One year ago today I was officially diagnosed with Rheumatic Fever. Since then my ASO titer (see Sick of Getting Sick for more info) has gone from 935 to an even 400, showing that I am well on my way to recovery. While I still have a ways to go, I am feeling healthier than I have in a long time (even with the unsurmountable stresses of graduate school). My doctor, Dr. Shikhman at the Institute for Specialized Medicine in California, is working with my doctor here at Texas A&M so I can utilize the clinic on campus, which is very convenient and pocket friendly. I can stop in between class and lab to chat with my case manager if I ever have a random question or concern and I get all of my injections and blood work done without having to drive all around town. It has been a bit difficult, as the injections still knock me out for a couple days after I get them and I occasionally get bouts of fatigue here and there, but I can only imagine what my life would be like if I weren't getting them. I am thankful for that diagnosis one year ago and even more thankful that the treatment is working!
This morning I had an echocardiogram. At the beginning of February I was officially diagnosed with Rheumatic Fever and the Echo was to rule out cardiac involvement. There are two types of Rheumatic Fever, with and without cardiac involvement. The kind with cardiac involvement can cause severe heart valve damage and, if gone untreated, can even lead to death. My rheumatologist suspects that mine is without but he wanted me to get my heart checked just in case since he heard a slight heart murmur during my exam.
Rheumatic fever develops after an infection with Streptococcus, the bacteria that cause strep throat and scarlet fever. Rheumatic Fever is uncommon in the United States, mainly affects children ages 6 -15, and occurs approximately 20 days after strep throat or scarlet fever if mis- or un-treated.

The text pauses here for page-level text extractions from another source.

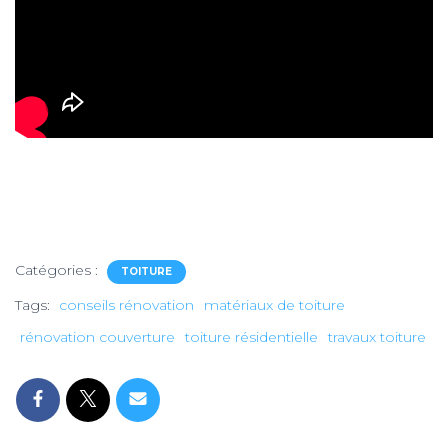
Catégories :
TOITURE
Tags:
conseils rénovation
matériaux de toiture
rénovation couverture
toiture résidentielle
travaux toiture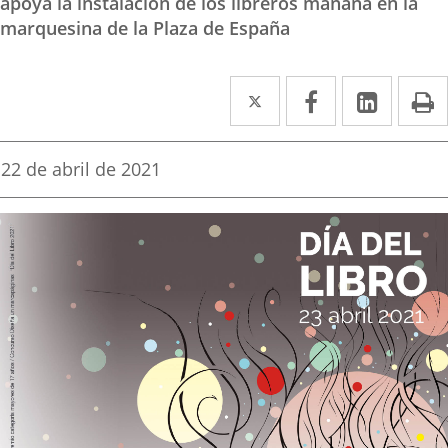
apoya la instalación de los libreros mañana en la
marquesina de la Plaza de España
Twitter
Enlace
Facebook
Enlace
Linke
Enlace
I
a
a
a
una
una
una
Fecha
22 de abril de 2021
de
aplicación
aplicación
aplica
la
noticia
externa.
externa.
extern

I, however, am 27 and they suspect that I have had it for quite some time; 2-3 years even. However, Rheumatic Fever isn’t strictly characterized by its typical symptoms of high fever, chest pain and rash. Streptococcus is a master mimicker, affecting the heart, joints, skin, and brain much the same as autoimmune disorders such as Rheumatoid Arthritis, for which it’s named after. This is why I went to see a rheumatologist in the first place. After being diagnosed with interstitial cystitis and degenerative disc disease with in year, I had multiple doctors suggest I see a rheumatologist because I was a prime candidate for an autoimmune disorder.

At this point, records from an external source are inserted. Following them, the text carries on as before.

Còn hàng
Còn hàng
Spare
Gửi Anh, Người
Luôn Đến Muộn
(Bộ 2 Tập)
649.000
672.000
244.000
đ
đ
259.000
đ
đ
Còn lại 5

Rheumatic Fever is diagnosed by looking at your ASO titer. ASO, or Anti-streptolysin O, is the antibody made to fight the toxin produced by most strains of streptococci. The average person, having had strep at least once in their life, has an ASO titer of around 0-100. After you get strep your ASO titer elevates as your body fights the infection, peaks up to around 200 a couple weeks after infection then falls to pre-infection levels within 6-12 months. In December, my ASO titer was 935, more than 9 times higher than the average person’s. This level is higher than any amount I could find on the internet when I was researching my diagnosis. I found one in the 700 range but most papers and articles were for patients with 400 or less. Pretty amazing considering I don’t feel that sick, although I have been more sick, more often than I have at any other period in my life. I also had my genes tested and I tested negative for all autoimmune disorders but positive for genes which code for gluten intolerance. Gluten intolerance could be a factor in all this but we can talk about that another day…
Treatment for Rheumatic Fever is deep tissue penicillin injections once every three weeks for 6-18+ months. They will test my blood every 4 months to see if my ASO titer is decreasing. Hopefully it will work because I’m sick of getting sick and, from the sounds of it, it’s the only option!
So, while the bad news is, even after months of treatment, I am still susceptible to contracting it again, the good news is, I don’t have an autoimmune disorder and rheumatic fever is totally manageable!